5 Replies Latest reply on Aug 29, 2014 2:02 PM by sylvia_intel

    Repeatable RAID1 Mirror Corruption on 2008 R2 Server with Intel RSTe Controller with Intel SSD Drives



      We are experiencing random, occasional but catastrophic array corruption on two servers that are on test before being moved to a hosting centre.






      SuperMicro SuperServer 6017R-TDLRF 1U Server


      Incorporating SuperMicro X9DRD-LF Motherboard with Intel C602 Chipset with latest BIOS.


      64GB ECC RAM


      1x Xeon E5-2630v2 CPU


      2x Intel DC S3700 800GB SSD Drives in RAID 1 (Mirror) on RSTe Hardware RAID.


      Windows Server Enterprise 2008 R2, fully updated.






      Under heavy load, after a random period of time, often when doing a Windows backup, the array corrupts and the following event log messages are generated. There are varying quantities of each message...




      Event ID:      55




      The file system structure on the disk is corrupt and unusable. Please run the chkdsk utility on the volume VMs.




      Event ID: 12289




      Volume Shadow Copy Service error: Unexpected error CreateFileW(\\?\GLOBALROOT\Device\HarddiskVolumeShadowCopy25\,0x80000000,0x00000003,...).  hr = 0x800703ed, The volume does not contain a recognized file system.


      Please make sure that all required file system drivers are loaded and that the volume is not corrupted.




      Event ID:      136


      The default transaction resource manager on volume E: encountered an error while starting and its metadata was reset.  The data contains the error code.
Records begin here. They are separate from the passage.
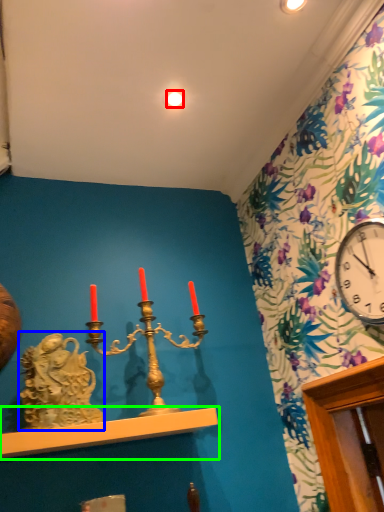 Question: Which is farther away from light (highlighted by a red box)? sculpture (highlighted by a blue box) or shelf (highlighted by a green box)?

Choices:
 (A) sculpture
 (B) shelf

Answer: (B) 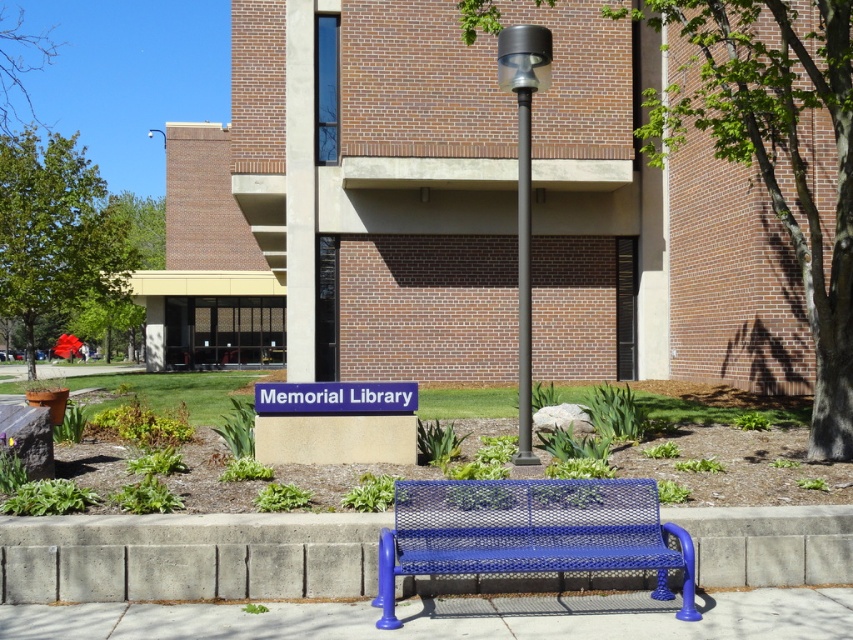 Is metallic blue bench at center to the right of black metal pole at center from the viewer's perspective?

In fact, metallic blue bench at center is to the left of black metal pole at center.

The width and height of the screenshot is (853, 640). What are the coordinates of `metallic blue bench at center` in the screenshot? It's located at (529, 532).

Is point (444, 572) positioned before point (525, 220)?

Yes, point (444, 572) is closer to viewer.

This screenshot has width=853, height=640. Identify the location of metallic blue bench at center. (529, 532).

Can you confirm if metallic blue bench at center is bigger than blue plastic sign at center?

Yes.

How distant is metallic blue bench at center from blue plastic sign at center?

10.21 feet

Does point (502, 524) come in front of point (344, 406)?

That is True.

Where is `metallic blue bench at center`? The image size is (853, 640). metallic blue bench at center is located at coordinates (529, 532).

Between black metal pole at center and blue plastic sign at center, which one appears on the right side from the viewer's perspective?

black metal pole at center

Can you confirm if black metal pole at center is positioned to the right of blue plastic sign at center?

Indeed, black metal pole at center is positioned on the right side of blue plastic sign at center.

Find the location of `black metal pole at center`. black metal pole at center is located at coordinates (524, 189). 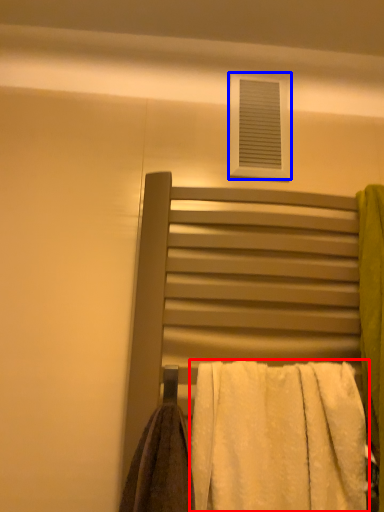 Question: Which object is further to the camera taking this photo, towel (highlighted by a red box) or window (highlighted by a blue box)?

Choices:
 (A) towel
 (B) window

Answer: (B) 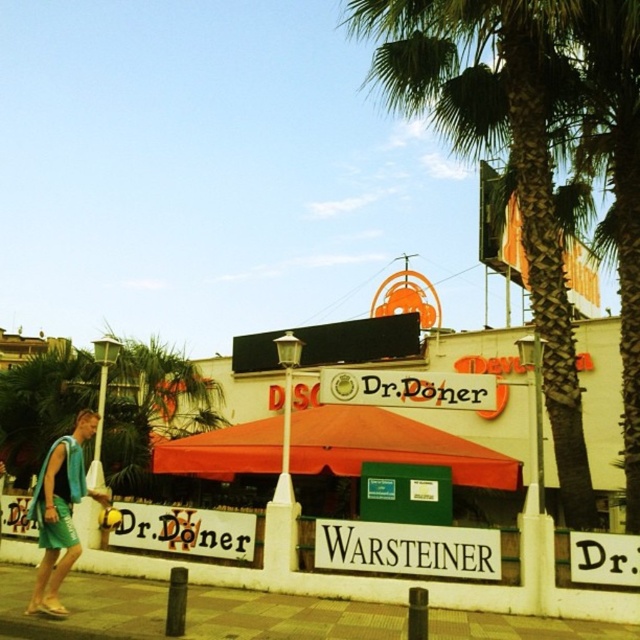 You are a customer approaching the Dr.Dokter establishment and see the brown brick pavement at lower center and the green fabric towel at lower left. Which object is positioned to the right of the other?

The brown brick pavement at lower center is to the right of the green fabric towel at lower left. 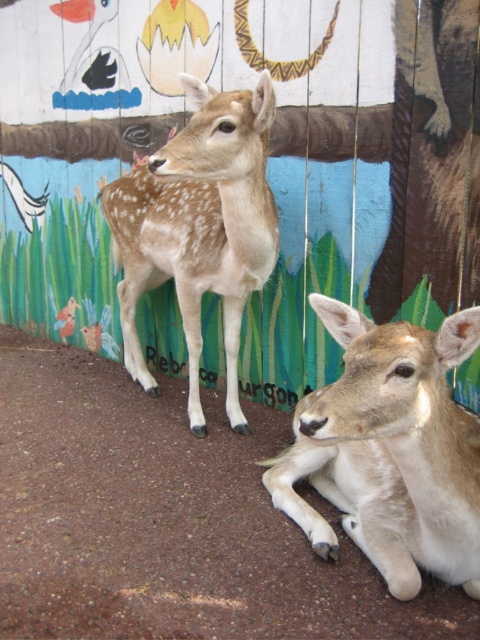 You are a zookeeper observing two deer in their enclosure. You notice the light brown fur at center and the spotted fur deer at center. Which of these has a smaller size?

The light brown fur at center has a smaller size compared to the spotted fur deer at center.

You are a zookeeper observing the two deer in the enclosure. You notice both have fur patterns. Which deer has the light brown fur at center positioned lower than the spotted fur deer at center?

The light brown fur at center is located below spotted fur deer at center, so the light brown fur at center is positioned lower than the spotted fur deer at center. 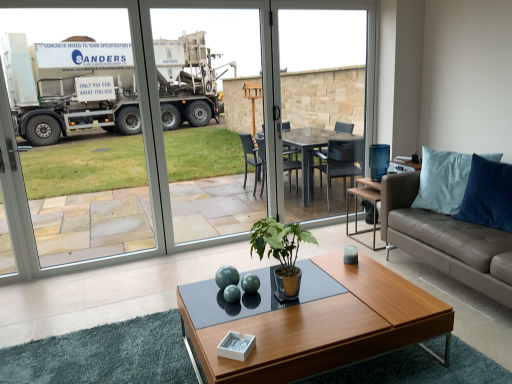 Question: Is wooden coffee table at center taller than blue suede pillow at right?

Choices:
 (A) no
 (B) yes

Answer: (A)

Question: Considering the relative positions of wooden coffee table at center and blue suede pillow at right in the image provided, is wooden coffee table at center to the right of blue suede pillow at right from the viewer's perspective?

Choices:
 (A) yes
 (B) no

Answer: (B)

Question: From the image's perspective, is wooden coffee table at center over blue suede pillow at right?

Choices:
 (A) no
 (B) yes

Answer: (A)

Question: Is wooden coffee table at center looking in the opposite direction of blue suede pillow at right?

Choices:
 (A) no
 (B) yes

Answer: (A)

Question: Is wooden coffee table at center facing towards blue suede pillow at right?

Choices:
 (A) yes
 (B) no

Answer: (B)

Question: Can blue suede pillow at right be found inside wooden coffee table at center?

Choices:
 (A) no
 (B) yes

Answer: (A)

Question: Considering the relative sizes of transparent glass table at center and blue suede pillow at right in the image provided, is transparent glass table at center taller than blue suede pillow at right?

Choices:
 (A) no
 (B) yes

Answer: (B)

Question: From a real-world perspective, is transparent glass table at center on top of blue suede pillow at right?

Choices:
 (A) yes
 (B) no

Answer: (A)

Question: From a real-world perspective, is transparent glass table at center under blue suede pillow at right?

Choices:
 (A) no
 (B) yes

Answer: (A)

Question: Does transparent glass table at center have a lesser width compared to blue suede pillow at right?

Choices:
 (A) no
 (B) yes

Answer: (B)

Question: Can you confirm if transparent glass table at center is wider than blue suede pillow at right?

Choices:
 (A) yes
 (B) no

Answer: (B)

Question: Would you say transparent glass table at center contains blue suede pillow at right?

Choices:
 (A) no
 (B) yes

Answer: (A)

Question: Is transparent glass screen door at center smaller than leather couch at right?

Choices:
 (A) yes
 (B) no

Answer: (A) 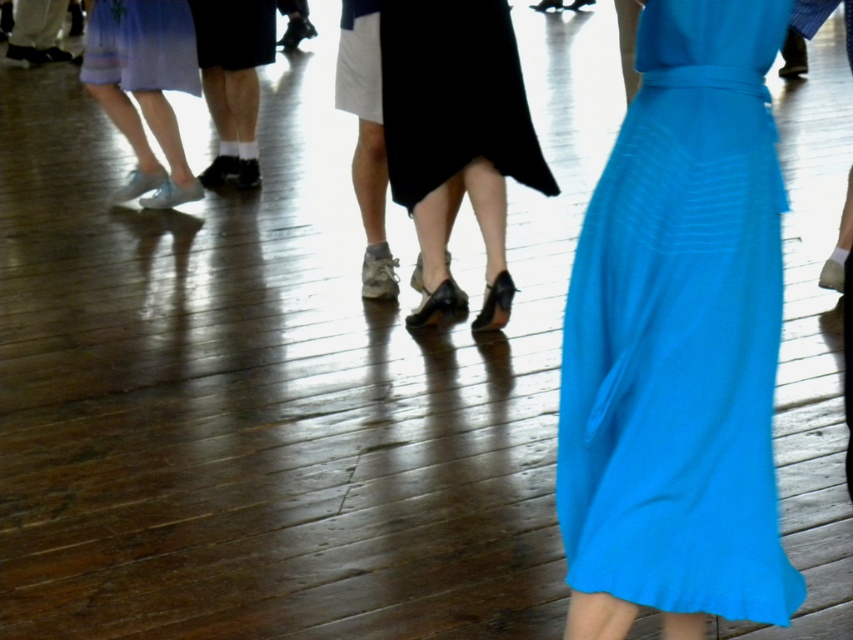 You are a photographer at the event and want to capture a shot of the matte white sneakers at lower left and the matte black skirt at center. From the perspective of the camera, which object is positioned to the left?

The matte white sneakers at lower left are to the left of the matte black skirt at center, so from the camera perspective, the matte white sneakers at lower left would be on the left side of the frame.

You are a photographer standing at the origin point of the coordinate system. You want to capture a photo of both the point at (165, 132) and the point at (213, 35) in the same frame. Which point should you focus on first to ensure both are in focus?

You should focus on the point at (165, 132) first because it is closer to you than the point at (213, 35), ensuring both will be in focus when using a shallow depth of field.

You are standing at the point labeled as point (103, 22) in the image. You want to throw a small object to a friend who is standing exactly where you are. However, you need to ensure that the object travels no more than 6 meters to reach them. Can you do this?

The distance between point (103, 22) and the viewer is 6.13 meters. Since the required distance to throw the object is no more than 6 meters, it exceeds the limit by 0.13 meters. Therefore, you cannot do this. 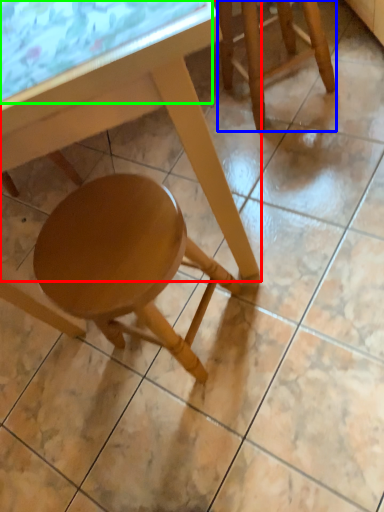 Question: Which is farther away from table (highlighted by a red box)? stool (highlighted by a blue box) or glass table (highlighted by a green box)?

Choices:
 (A) stool
 (B) glass table

Answer: (A) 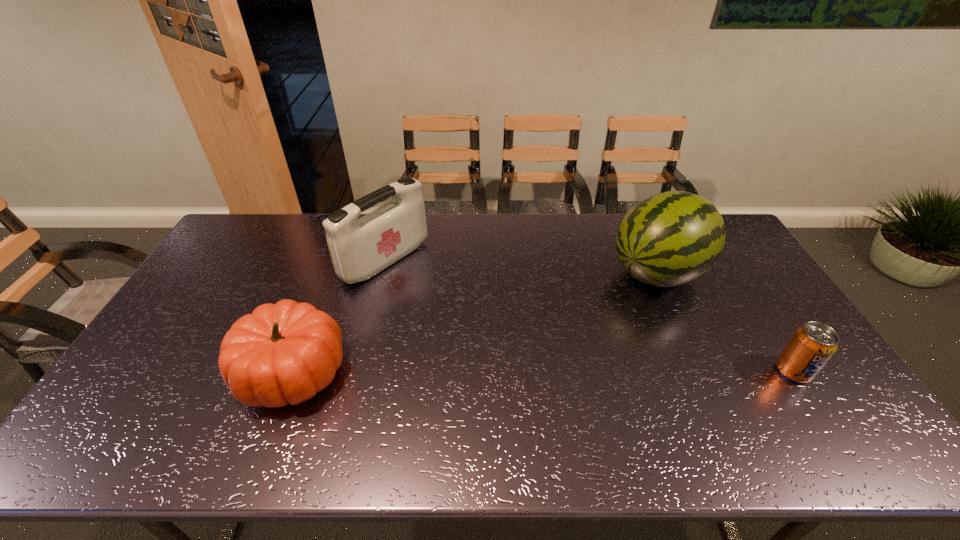 Find the location of a particular element. This screenshot has height=540, width=960. free point between the third object from left to right and the pumpkin is located at coordinates (475, 322).

Image resolution: width=960 pixels, height=540 pixels. I want to click on free space between the shortest object and the first-aid kit, so click(x=589, y=315).

This screenshot has width=960, height=540. What are the coordinates of `the second closest object to the rightmost object` in the screenshot? It's located at (360, 248).

Locate an element on the screen. The width and height of the screenshot is (960, 540). the second closest object relative to the third tallest object is located at coordinates (671, 238).

Locate an element on the screen. Image resolution: width=960 pixels, height=540 pixels. free point that satisfies the following two spatial constraints: 1. on the front side of the first-aid kit; 2. on the right side of the third object from left to right is located at coordinates (382, 273).

The width and height of the screenshot is (960, 540). I want to click on free spot that satisfies the following two spatial constraints: 1. on the back side of the second shortest object; 2. on the right side of the first-aid kit, so click(335, 260).

Find the location of `vacant point that satisfies the following two spatial constraints: 1. on the front side of the watermelon; 2. on the right side of the soda can`. vacant point that satisfies the following two spatial constraints: 1. on the front side of the watermelon; 2. on the right side of the soda can is located at coordinates (702, 370). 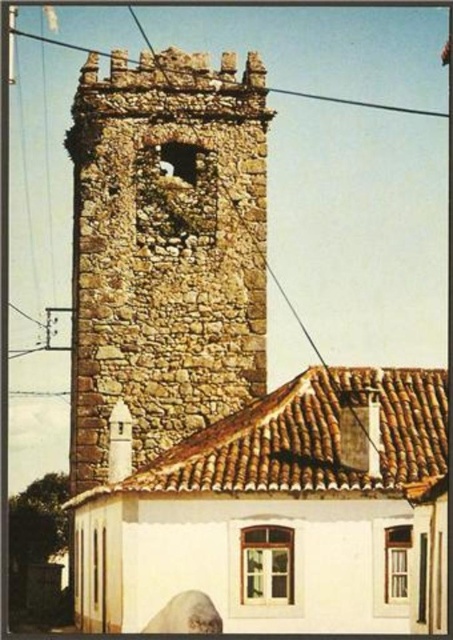 You are standing at the base of the brown stone tower at center and want to take a photo of it. The camera you have can focus on objects up to 100 meters away. Will the camera be able to capture the tower clearly?

The brown stone tower at center and camera are 74.96 meters apart, which is within the camera focus range of 100 meters. Therefore, the camera can capture the tower clearly.

You are a drone operator trying to fly a drone through the space between the brown stone tower at center and the metallic wire at upper center. According to the image, can the drone pass through that space?

The brown stone tower at center is in front of the metallic wire at upper center, so the drone cannot pass through the space between them because the tower blocks the path.

What are the coordinates of the brown stone tower at center in the image?

The brown stone tower at center is located at coordinates point [164,250]. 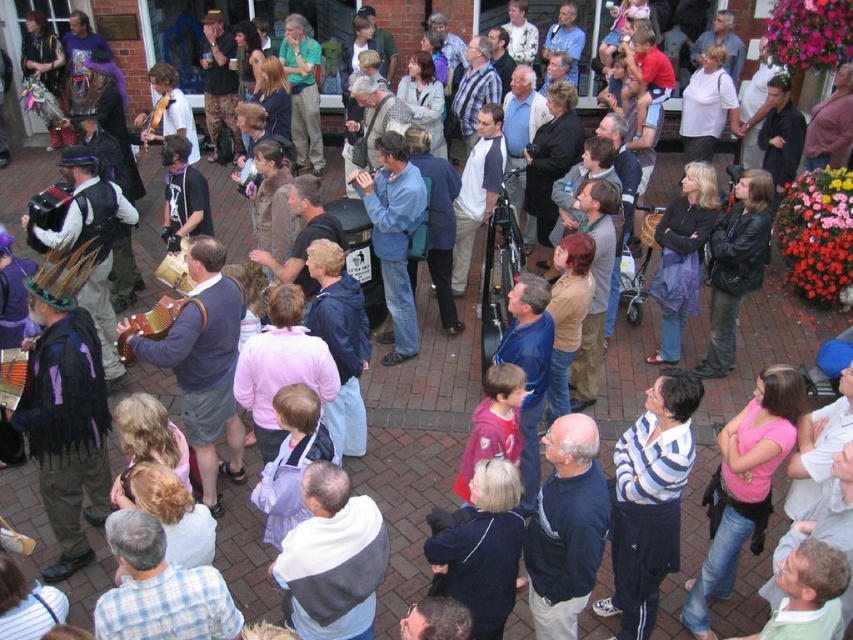 Describe the element at coordinates (202, 364) in the screenshot. The width and height of the screenshot is (853, 640). I see `brown leather accordion at center` at that location.

Between point (242, 474) and point (151, 312), which one is positioned behind?

The point (242, 474) is behind.

The image size is (853, 640). Find the location of `brown leather accordion at center`. brown leather accordion at center is located at coordinates (202, 364).

Which is behind, point (82, 442) or point (154, 129)?

Point (154, 129)

Can you confirm if black fuzzy vest at lower left is bigger than wooden acoustic guitar at center?

Indeed, black fuzzy vest at lower left has a larger size compared to wooden acoustic guitar at center.

Identify the location of black fuzzy vest at lower left. The width and height of the screenshot is (853, 640). (65, 404).

Does brown leather accordion at center have a smaller size compared to blue denim shirt at center?

No.

Is point (201, 276) closer to camera compared to point (384, 362)?

Yes, point (201, 276) is in front of point (384, 362).

Image resolution: width=853 pixels, height=640 pixels. I want to click on brown leather accordion at center, so click(202, 364). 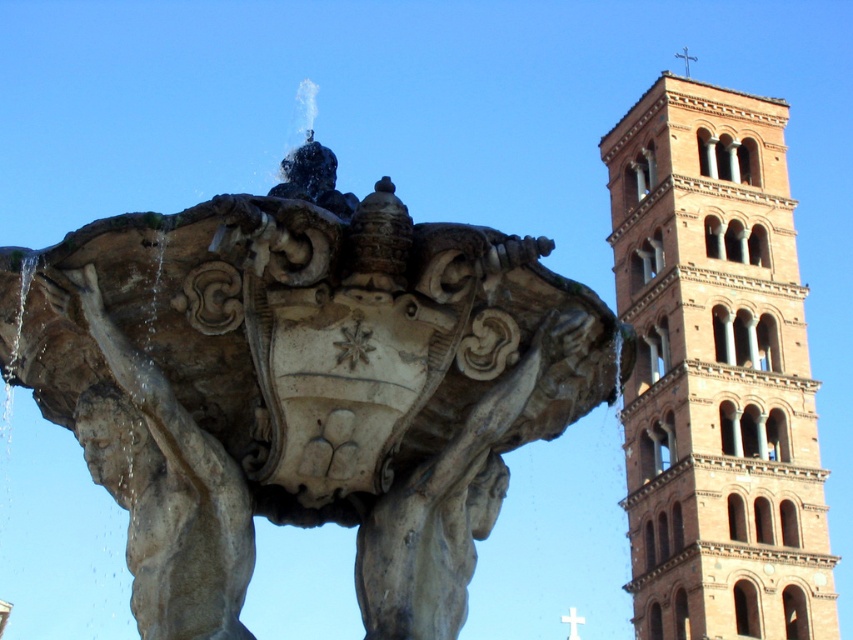 Question: From the image, what is the correct spatial relationship of stone fountain at center in relation to terracotta brick tower at right?

Choices:
 (A) below
 (B) above

Answer: (B)

Question: Is stone fountain at center smaller than terracotta brick tower at right?

Choices:
 (A) yes
 (B) no

Answer: (A)

Question: Among these points, which one is nearest to the camera?

Choices:
 (A) (x=152, y=604)
 (B) (x=672, y=360)

Answer: (A)

Question: Is stone fountain at center positioned before terracotta brick tower at right?

Choices:
 (A) yes
 (B) no

Answer: (A)

Question: Which point appears closest to the camera in this image?

Choices:
 (A) pos(428,380)
 (B) pos(764,396)

Answer: (A) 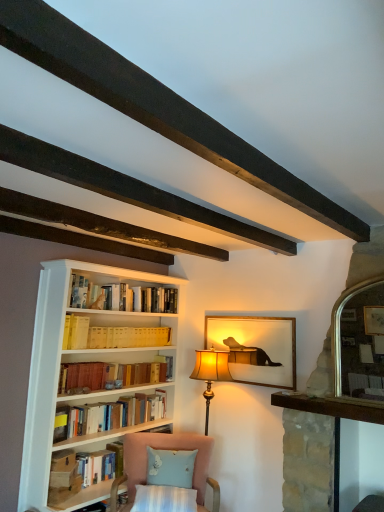 Image resolution: width=384 pixels, height=512 pixels. What do you see at coordinates (167, 449) in the screenshot? I see `pink fabric chair at lower center` at bounding box center [167, 449].

The width and height of the screenshot is (384, 512). In order to click on dark wood beam at upper center in this screenshot , I will do point(156,106).

Image resolution: width=384 pixels, height=512 pixels. Describe the element at coordinates (156, 106) in the screenshot. I see `dark wood beam at upper center` at that location.

What do you see at coordinates (101, 464) in the screenshot? I see `hardcover book at lower left, the third book positioned from the top` at bounding box center [101, 464].

This screenshot has width=384, height=512. In order to click on hardcover books at center, placed as the 2th book when sorted from top to bottom in this screenshot , I will do `click(115, 415)`.

Would you say yellow cardboard book at center, which is the 3th book from bottom to top, is outside hardcover books at center, the 2th book positioned from the bottom?

yellow cardboard book at center, which is the 3th book from bottom to top, is positioned outside hardcover books at center, the 2th book positioned from the bottom.

Would you say yellow cardboard book at center, which is the 3th book from bottom to top, is to the left or to the right of hardcover books at center, placed as the 2th book when sorted from top to bottom, in the picture?

From the image, it's evident that yellow cardboard book at center, which is the 3th book from bottom to top, is to the right of hardcover books at center, placed as the 2th book when sorted from top to bottom.

From a real-world perspective, is yellow cardboard book at center, positioned as the first book in top-to-bottom order, located higher than hardcover books at center, placed as the 2th book when sorted from top to bottom?

Yes.

Considering the sizes of objects yellow cardboard book at center, which is the 3th book from bottom to top, and hardcover books at center, placed as the 2th book when sorted from top to bottom, in the image provided, who is smaller, yellow cardboard book at center, which is the 3th book from bottom to top, or hardcover books at center, placed as the 2th book when sorted from top to bottom,?

With smaller size is yellow cardboard book at center, which is the 3th book from bottom to top.

Which is in front, hardcover book at lower left, placed as the first book when sorted from bottom to top, or pink fabric chair at lower center?

pink fabric chair at lower center is more forward.

Choose the correct answer: Is hardcover book at lower left, placed as the first book when sorted from bottom to top, inside pink fabric chair at lower center or outside it?

hardcover book at lower left, placed as the first book when sorted from bottom to top, is not inside pink fabric chair at lower center, it's outside.

Is hardcover book at lower left, the third book positioned from the top, positioned with its back to pink fabric chair at lower center?

That's not correct — hardcover book at lower left, the third book positioned from the top, is not looking away from pink fabric chair at lower center.

From their relative heights in the image, would you say hardcover book at lower left, placed as the first book when sorted from bottom to top, is taller or shorter than pink fabric chair at lower center?

In the image, hardcover book at lower left, placed as the first book when sorted from bottom to top, appears to be shorter than pink fabric chair at lower center.

Is light blue fabric pillow at lower center touching pink fabric chair at lower center?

      A chkdsk on a corrupted volume shows hundreds of lines of errors. I can post these two, but I do not think the exact errors are relevant, as they vary each time. They include:




      The object id index entry in file 0x19 points to file 0x174c


      but the file has no object id in it.




      The multi-sector header signature for VCN 0x0 of index $I30


      in file 0x3e is incorrect.


      00 00 00 00 00 00 00 00 00 00 00 00 00 00 00 00  ................


      00 00 00 00 00 00 00 00 00 00 00 00 00 00 00 00  ................


      Error detected in index $I30 for file 62.


      The index bitmap $I30 in file 0x3e is incorrect.








      # We have two complete servers with identical hardware. We can repeat the fault on either server. So we know there is not a fault with a specific hardware item.


      # We have tested with 800GB Intel SSDs with HP firmware. We have also tested with 200Gb Intel SSDs with Intel firmware. Configurations with both drive versions exhibit the fault.


      # We have tested with Windows based software RAID and the fault does not occur. Unfortunately this halves the array read performance, as we have confirmed with drive benchmarking software. Having spent £2000 per server on drives, halving the disk performance is not something we want to do. Since the software RAID works, this suggest that the drives and connectivity are not at fault, as they are used in both hardware and software RAID. Switching to software RAID uses a standard Microsoft AHCI driver instead of the Intel RSTe driver.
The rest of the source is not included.